Here’s a closer look at the problem:
And here’s a bit of the paperwork I did to actually FIND the defect…
Turns out that I missed 2 obscure cases (literally the corner cases!) that caused the edges of each page to not stitch together correctly.
A lot of writing, figuring and 2 single-line fixes later, I had fixed the problem:
Results
So did my fix resolve our problem? Yeah. It did so rather well.
As a bit of a demonstration, this following image shows a 16×16 hex page, so a group of 256 hexes, selected on a map:
Zooming out a little bit…
And this is the whole map:
You are looking at a 960×960 hex (60×60 pages) map. That’s nearly 1,000,000 hexes. And Unity will load scenes and play them without any complaint. Of course, this particular map is gigantic and consumes more than 3GB of RAM to run in play mode, but it will run on my PC without overflowing the stack, and that’s a big win. In fact, if this map were any bigger I couldn’t deploy it as a 32-bit application anymore because I’d need a 64-bit address space to address all of the memory it’s using.

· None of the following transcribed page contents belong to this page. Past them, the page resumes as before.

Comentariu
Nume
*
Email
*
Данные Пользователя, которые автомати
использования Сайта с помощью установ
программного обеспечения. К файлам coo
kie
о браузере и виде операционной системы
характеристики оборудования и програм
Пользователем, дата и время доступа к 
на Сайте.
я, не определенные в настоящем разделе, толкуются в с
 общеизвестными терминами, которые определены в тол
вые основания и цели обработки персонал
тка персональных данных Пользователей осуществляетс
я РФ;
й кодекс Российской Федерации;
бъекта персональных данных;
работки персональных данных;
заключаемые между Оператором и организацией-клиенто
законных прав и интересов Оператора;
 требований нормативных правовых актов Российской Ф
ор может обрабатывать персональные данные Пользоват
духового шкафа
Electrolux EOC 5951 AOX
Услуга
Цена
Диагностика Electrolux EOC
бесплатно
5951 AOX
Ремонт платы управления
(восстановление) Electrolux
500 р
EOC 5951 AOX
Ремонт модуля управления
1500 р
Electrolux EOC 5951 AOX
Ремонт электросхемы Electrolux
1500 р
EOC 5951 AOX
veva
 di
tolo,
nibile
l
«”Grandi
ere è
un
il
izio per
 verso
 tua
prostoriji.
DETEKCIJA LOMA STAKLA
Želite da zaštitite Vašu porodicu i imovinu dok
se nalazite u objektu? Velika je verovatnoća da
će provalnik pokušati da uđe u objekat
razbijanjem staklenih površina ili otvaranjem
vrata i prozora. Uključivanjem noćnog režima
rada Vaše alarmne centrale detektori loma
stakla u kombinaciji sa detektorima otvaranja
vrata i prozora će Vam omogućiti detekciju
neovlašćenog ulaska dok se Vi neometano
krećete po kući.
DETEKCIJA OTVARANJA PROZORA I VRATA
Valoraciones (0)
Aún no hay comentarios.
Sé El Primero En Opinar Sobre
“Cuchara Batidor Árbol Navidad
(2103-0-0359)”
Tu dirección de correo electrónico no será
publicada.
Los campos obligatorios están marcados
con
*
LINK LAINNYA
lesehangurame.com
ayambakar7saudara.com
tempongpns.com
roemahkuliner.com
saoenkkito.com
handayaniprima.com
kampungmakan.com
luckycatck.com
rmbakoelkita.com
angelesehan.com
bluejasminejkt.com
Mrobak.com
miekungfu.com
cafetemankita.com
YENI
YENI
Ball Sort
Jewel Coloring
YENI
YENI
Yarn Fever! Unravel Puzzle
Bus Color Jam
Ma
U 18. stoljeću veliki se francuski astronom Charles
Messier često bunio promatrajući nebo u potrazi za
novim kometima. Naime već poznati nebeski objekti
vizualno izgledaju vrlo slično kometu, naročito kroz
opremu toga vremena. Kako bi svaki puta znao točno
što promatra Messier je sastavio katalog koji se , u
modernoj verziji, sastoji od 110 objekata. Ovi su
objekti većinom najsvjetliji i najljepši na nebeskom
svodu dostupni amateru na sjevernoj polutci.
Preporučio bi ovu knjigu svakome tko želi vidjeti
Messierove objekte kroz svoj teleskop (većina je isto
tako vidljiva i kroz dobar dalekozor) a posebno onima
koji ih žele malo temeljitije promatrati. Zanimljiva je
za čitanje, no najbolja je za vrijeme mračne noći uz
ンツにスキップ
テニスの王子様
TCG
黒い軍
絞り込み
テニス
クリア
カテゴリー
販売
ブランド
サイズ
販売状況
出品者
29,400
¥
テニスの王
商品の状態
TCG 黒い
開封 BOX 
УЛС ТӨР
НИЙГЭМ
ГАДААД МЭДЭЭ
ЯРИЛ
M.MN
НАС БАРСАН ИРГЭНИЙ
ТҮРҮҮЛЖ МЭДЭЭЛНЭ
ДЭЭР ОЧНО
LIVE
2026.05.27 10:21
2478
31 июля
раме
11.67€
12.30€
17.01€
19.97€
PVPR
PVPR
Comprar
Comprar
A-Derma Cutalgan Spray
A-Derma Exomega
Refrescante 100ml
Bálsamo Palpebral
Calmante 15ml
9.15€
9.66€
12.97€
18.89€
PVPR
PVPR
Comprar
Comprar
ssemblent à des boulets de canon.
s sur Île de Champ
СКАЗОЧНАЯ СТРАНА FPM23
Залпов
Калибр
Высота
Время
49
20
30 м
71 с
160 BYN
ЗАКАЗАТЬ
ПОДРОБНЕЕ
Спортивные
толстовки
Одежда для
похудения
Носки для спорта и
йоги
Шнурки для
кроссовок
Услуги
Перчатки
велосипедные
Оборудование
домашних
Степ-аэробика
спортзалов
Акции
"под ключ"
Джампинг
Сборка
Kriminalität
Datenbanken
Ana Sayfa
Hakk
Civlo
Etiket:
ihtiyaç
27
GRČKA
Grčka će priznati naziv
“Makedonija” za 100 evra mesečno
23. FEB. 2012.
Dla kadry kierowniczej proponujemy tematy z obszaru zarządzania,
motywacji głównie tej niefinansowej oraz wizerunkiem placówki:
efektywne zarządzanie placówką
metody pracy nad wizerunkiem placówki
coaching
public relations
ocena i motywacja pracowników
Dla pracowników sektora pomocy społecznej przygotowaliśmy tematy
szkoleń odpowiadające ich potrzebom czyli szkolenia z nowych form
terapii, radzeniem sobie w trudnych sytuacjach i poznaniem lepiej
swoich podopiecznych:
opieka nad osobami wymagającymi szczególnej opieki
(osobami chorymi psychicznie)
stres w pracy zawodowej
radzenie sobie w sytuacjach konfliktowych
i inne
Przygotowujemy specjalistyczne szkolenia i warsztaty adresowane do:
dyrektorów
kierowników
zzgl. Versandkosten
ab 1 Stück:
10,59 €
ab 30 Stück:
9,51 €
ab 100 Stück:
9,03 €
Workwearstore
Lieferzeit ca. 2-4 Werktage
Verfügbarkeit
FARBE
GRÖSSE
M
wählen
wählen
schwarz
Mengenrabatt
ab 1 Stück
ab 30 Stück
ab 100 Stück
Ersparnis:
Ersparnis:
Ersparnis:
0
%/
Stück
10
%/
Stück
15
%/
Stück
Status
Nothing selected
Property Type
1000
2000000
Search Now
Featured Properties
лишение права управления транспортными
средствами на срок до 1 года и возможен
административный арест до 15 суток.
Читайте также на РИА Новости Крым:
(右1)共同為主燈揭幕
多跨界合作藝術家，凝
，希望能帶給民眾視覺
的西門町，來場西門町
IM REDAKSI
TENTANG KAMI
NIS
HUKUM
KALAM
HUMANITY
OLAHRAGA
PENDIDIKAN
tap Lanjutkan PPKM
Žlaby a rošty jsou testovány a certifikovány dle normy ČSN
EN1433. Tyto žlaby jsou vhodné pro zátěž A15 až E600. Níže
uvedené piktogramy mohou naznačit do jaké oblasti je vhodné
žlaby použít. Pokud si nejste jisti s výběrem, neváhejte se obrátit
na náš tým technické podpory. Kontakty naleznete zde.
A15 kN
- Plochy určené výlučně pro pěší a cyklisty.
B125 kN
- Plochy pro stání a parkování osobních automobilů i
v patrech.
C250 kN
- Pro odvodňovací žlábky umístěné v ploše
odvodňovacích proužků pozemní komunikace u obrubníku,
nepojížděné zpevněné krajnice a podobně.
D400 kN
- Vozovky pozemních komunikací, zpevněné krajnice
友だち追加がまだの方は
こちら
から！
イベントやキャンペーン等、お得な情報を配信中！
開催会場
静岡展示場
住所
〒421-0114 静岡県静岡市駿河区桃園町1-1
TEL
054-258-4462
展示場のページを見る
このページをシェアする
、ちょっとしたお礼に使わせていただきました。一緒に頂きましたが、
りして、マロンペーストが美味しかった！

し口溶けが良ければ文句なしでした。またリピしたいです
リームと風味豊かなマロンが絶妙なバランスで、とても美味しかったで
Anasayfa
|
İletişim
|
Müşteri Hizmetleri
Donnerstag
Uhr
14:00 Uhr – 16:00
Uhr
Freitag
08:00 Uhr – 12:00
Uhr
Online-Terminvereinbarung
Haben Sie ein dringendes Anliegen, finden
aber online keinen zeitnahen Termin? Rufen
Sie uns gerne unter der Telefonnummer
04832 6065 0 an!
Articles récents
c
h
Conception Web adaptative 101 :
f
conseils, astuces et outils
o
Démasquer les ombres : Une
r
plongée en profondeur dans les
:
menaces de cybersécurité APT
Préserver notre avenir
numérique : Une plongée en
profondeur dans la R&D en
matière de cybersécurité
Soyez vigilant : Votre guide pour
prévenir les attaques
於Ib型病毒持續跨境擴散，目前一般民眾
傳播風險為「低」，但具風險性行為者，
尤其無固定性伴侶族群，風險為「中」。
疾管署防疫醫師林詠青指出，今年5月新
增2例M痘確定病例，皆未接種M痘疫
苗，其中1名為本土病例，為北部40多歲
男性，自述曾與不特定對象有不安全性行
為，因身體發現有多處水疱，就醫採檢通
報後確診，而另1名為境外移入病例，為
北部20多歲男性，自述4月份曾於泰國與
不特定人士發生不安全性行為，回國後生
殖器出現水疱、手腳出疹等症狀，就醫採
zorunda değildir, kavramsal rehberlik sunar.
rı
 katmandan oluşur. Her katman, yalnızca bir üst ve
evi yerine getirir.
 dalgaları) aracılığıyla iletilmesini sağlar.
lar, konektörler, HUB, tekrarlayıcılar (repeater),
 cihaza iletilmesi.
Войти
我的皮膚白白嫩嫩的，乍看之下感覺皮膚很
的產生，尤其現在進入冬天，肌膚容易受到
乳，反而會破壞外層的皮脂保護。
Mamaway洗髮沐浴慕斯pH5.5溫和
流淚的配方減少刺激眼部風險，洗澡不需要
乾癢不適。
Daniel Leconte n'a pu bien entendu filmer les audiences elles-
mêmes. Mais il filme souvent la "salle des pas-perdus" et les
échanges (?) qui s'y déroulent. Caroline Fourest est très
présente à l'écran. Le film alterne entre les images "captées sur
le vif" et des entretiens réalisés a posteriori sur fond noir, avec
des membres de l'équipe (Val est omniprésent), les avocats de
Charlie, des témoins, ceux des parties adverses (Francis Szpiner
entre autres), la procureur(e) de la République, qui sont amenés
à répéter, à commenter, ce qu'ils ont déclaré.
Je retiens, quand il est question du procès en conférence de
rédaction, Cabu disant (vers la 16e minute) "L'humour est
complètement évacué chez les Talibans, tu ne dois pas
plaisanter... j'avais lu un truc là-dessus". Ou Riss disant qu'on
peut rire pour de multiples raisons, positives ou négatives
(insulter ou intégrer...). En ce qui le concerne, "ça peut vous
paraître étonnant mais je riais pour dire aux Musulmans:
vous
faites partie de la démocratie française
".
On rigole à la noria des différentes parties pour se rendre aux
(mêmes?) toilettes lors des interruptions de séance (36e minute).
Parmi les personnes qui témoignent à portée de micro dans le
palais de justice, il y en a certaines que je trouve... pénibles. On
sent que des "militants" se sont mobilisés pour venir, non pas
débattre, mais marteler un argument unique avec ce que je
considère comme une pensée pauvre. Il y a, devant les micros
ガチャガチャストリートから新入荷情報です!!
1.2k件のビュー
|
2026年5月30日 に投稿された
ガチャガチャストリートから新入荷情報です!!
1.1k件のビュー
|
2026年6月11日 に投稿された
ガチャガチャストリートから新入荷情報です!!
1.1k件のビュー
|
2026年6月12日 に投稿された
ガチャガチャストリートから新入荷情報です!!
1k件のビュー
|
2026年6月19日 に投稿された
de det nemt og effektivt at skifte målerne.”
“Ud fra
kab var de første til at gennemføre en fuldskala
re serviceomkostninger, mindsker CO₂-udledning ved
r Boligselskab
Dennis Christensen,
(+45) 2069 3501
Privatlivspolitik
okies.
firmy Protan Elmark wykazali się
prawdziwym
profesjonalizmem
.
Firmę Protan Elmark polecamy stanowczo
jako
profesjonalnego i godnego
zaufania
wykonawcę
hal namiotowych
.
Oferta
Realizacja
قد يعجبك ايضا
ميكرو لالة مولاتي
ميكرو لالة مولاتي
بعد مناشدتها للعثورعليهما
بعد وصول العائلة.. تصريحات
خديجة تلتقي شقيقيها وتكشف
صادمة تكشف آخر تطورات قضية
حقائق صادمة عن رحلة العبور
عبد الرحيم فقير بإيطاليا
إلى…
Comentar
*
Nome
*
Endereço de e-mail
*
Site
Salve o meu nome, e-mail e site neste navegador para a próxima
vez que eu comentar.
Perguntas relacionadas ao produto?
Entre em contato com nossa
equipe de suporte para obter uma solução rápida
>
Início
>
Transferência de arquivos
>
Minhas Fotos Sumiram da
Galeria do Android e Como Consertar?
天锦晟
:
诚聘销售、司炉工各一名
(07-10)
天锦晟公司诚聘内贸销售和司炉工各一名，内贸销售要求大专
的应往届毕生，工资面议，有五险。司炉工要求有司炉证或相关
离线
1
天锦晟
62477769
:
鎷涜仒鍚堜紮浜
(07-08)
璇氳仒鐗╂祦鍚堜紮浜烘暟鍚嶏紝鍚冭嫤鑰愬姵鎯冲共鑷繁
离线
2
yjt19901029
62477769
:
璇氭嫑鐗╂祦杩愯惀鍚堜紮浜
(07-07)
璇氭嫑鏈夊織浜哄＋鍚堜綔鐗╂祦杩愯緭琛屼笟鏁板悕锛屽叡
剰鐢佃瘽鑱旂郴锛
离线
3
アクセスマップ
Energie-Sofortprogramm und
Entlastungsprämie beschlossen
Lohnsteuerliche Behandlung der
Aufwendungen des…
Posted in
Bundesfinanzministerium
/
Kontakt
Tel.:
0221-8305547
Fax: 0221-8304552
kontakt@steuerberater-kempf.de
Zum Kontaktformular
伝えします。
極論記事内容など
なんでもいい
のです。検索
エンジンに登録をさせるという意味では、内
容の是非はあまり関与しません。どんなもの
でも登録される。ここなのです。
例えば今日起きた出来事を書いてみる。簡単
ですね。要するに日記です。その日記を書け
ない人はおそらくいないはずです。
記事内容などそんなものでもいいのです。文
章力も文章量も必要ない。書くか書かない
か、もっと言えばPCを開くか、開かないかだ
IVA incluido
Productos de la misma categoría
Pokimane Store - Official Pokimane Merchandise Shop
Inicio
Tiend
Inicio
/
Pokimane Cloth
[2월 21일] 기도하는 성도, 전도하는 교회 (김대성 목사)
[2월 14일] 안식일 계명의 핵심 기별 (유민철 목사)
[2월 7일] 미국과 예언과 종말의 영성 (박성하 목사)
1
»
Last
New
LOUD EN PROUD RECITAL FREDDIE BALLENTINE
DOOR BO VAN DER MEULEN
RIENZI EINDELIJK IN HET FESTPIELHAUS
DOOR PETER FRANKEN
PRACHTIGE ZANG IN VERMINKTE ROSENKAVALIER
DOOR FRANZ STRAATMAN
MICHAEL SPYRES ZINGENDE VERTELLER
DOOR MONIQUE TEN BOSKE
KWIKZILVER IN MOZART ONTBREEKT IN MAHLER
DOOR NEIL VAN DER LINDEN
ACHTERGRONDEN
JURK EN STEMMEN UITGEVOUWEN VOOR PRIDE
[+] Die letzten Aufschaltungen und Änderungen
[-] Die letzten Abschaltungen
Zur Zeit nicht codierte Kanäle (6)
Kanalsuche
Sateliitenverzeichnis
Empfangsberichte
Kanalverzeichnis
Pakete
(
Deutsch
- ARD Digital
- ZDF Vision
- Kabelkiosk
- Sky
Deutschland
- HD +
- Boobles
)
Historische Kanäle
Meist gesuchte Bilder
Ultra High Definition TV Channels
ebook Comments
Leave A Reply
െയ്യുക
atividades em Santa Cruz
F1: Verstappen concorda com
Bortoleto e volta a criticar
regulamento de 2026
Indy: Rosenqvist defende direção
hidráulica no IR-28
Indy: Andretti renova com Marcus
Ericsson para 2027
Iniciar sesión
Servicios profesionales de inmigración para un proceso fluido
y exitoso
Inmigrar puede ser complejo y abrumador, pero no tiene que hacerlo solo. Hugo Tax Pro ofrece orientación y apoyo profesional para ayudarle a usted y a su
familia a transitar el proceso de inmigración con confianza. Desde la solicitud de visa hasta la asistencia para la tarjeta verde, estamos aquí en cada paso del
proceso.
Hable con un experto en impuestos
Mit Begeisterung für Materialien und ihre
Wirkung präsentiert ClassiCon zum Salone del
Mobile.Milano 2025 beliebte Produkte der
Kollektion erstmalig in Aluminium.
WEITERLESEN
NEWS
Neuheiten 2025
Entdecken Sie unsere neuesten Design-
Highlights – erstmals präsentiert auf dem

Our target hardware is an Android Tablet with as little as 1GB of RAM, so clearly we’ll be using map sizes much smaller than this for Quench, but it’s clear that our problem with too many GameObjects has been very thoroughly resolved.
Going forward with this technology, the system technically supports dynamically-loaded pages, meaning that we could provide an API to create endless maps with no loading screens for future projects.